Serverless computing or function-based computing, is a way by which customers can develop backend systems or event-driven pipelines without worrying about the underlying infrastructure, which is managed by the cloud provider. It is billed based on the invocations and the duration of execution. While powerful, serverless computing has special security considerations that organizations must address. This is the first of three blogposts to discuss how best to secure your serverless computing environment in AWS Lambda.
Blogpost 1: What is AWS Lambda?
Blogpost 2: What are the top security topics for AWS Lambda?
Blogpost 3: How can CloudGuard help enhance security for AWS Lambda?
Introduction to Check Point CloudGuard
Given all the above considerations, implementing and developing AWS Lambda functions securely can seem cumbersome and even overwhelming. To implement better security protocols, developers can leverage CloudGuard for full-security lifecycle support for AWS Lambda functions.
CloudGuard is a cloud security platform from Check Point, one of the leading companies in the field of cyber security and threat intelligence. CloudGuard provides the following benefits:
- Unified workload protection: CloudGuard ensures that all applications in the cloud are fully secured and empowers DevOps teams with a shift-left tool to efficiently secure code.
- Multi-cloud support: You can integrate CloudGuard with most cloud solution providers for a multi-cloud approach. It is versatile based on your cloud plan and goals.
- Unified Visibility: CloudGuard comes with a modern UI that allows customers to track and react to third parties and threats to their serverless function stack. The UI enables teams to monitor the security of their cloud applications at a single location without having to dig around multiple places.
How CloudGuard Helps Secure AWS Lambda
CloudGuard provides multiple features that help customers secure their serverless applications in production.
Serverless Risk Assessment
CloudGuard Proact Serverless protection allows customers to run risk assessments on their AWS Lambda functions. CloudGuard thoroughly scans and analyzes the AWS Lambda functions and their dependent libraries across all onboarded accounts for vulnerabilities, unnecessary IAM permissions, and sensitive data like secrets and hardcoded credentials.
Based on the number, nature, and severity of the threats, CloudGuard calculates a posture score that allows customers to get alerts and, in most cases, recommends actions needed to mitigate those. The posture score provides an overview of the severity of threats on the console based on the score and classifies them as high, medium or low.
Runtime Protection
CloudGuard also provides runtime protection for AWS Lambda functions. This feature checks for input values provided to the AWS Lambda function during the execution and identifies potential malicious behavior and anomalies. Based on the configuration, it can also block or deny access to the AWS Lambda function during the execution. The runtime protection acts as a workload firewall for AWS Lambda functions and consumes minimal resources to operate.
A profile for each AWS Lambda function can be generated that would allow or reject certain types of activities during the execution of the function. For example, an allowlist may be created that will allow the AWS Lambda function to access files and local storage, APIs and network during the execution. But when there are actions not described in the allowlist, the runtime protection will trigger and block those actions.
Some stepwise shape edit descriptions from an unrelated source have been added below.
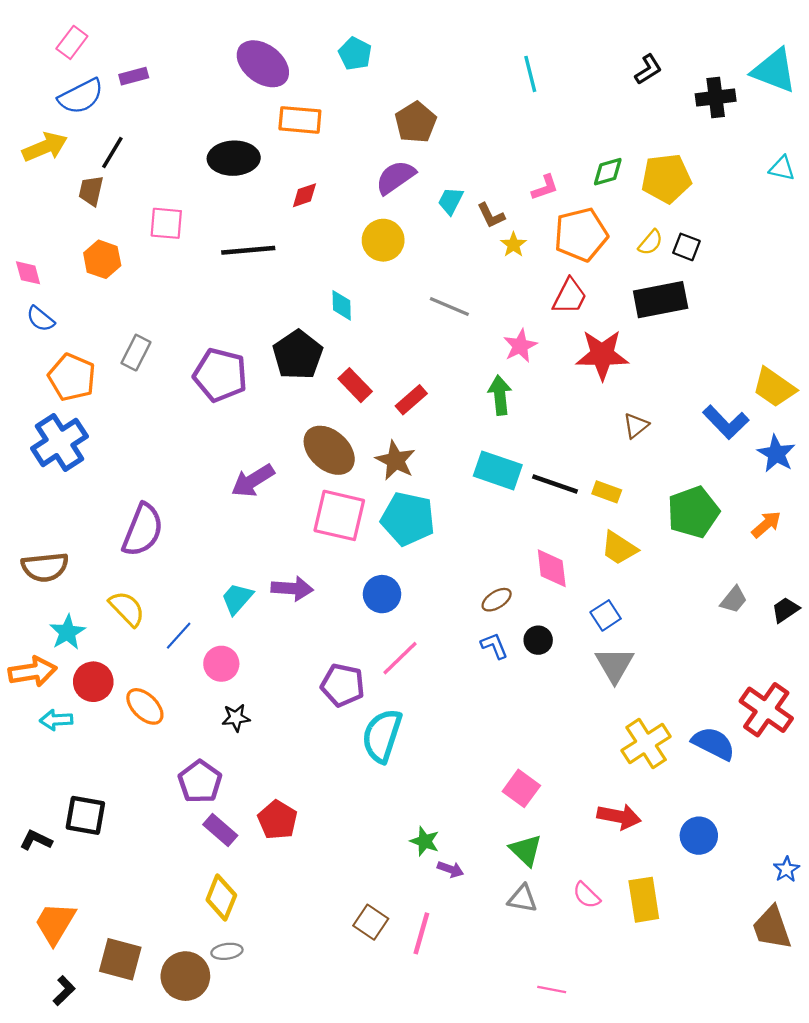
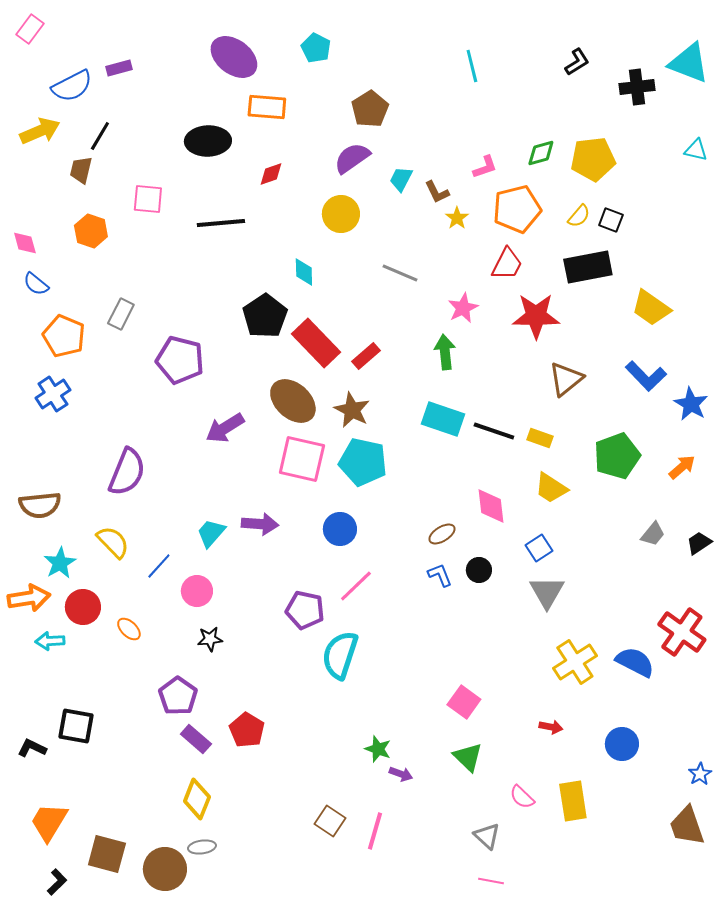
pink rectangle: (72, 42) -> (30, 29), moved
purple pentagon: (220, 375) -> (180, 360), moved
red rectangle: (355, 385) -> (316, 343), size x1.6
yellow trapezoid: (774, 387) -> (651, 308), moved
brown triangle: (636, 426) -> (566, 379), size x1.5
blue cross: (60, 442) -> (53, 394), size x0.7
orange ellipse: (145, 706) -> (129, 629), size x0.7
red arrow: (619, 817) -> (551, 727), size x0.6
gray triangle: (522, 899) -> (487, 836), moved, turned 32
The runtime module can also be integrated with the CI/CD pipeline that checks the security policy to determine the AWS Lambda functions that have been configured to use the runtime protection module. To learn more about enabling runtime protection for AWS Lambda functions, please follow the guide here.
IAM Least Privilege Protection
CloudGuard is able to scan through the AWS Lambda functions and detect loopholes within IAM policies and provide proactive alerts in case there are policies that do not adhere to the rules defined.
To learn more about considering CloudGuard for serverless security, please refer to the Check Point product page.
With respect to the common AWS Lambda unauthorized event examples discussed above, CloudGuard helps in taking a proactive step to protect the AWS Lambda functions.
- OS Command Injection can be detected by the Runtime Protection tool.
- Compromised credentials can be detected by the Risk Assessment tool. If implemented within the CI/CD pipeline, it can also be configured to block deployment to AWS and prevent credentials from being leaked.
- Risk assessment can also identify IAM full access policies and necessary actions can be undertaken to allow minimum privileges.
Conclusion
Serverless functions let customers build stateless and event-driven functions in the cloud. With its ease of use and development, security of those functions can often be unwieldy to manage. In a shared responsibility model, enforcing security in the cloud is the responsibility of the customer—and that’s why tools like CloudGuard are indispensable.
CloudGuard is always “on”, 24 hours a day, seven days a week, proactively watching and protecting your cloud assets—AWS Lambda and otherwise. With only manual processes in place, it’s difficult to keep up with security needs, but with CloudGuard’s automation and functionality enhancing AWS Lambda security, security architects, admins and their leaders can rest easy.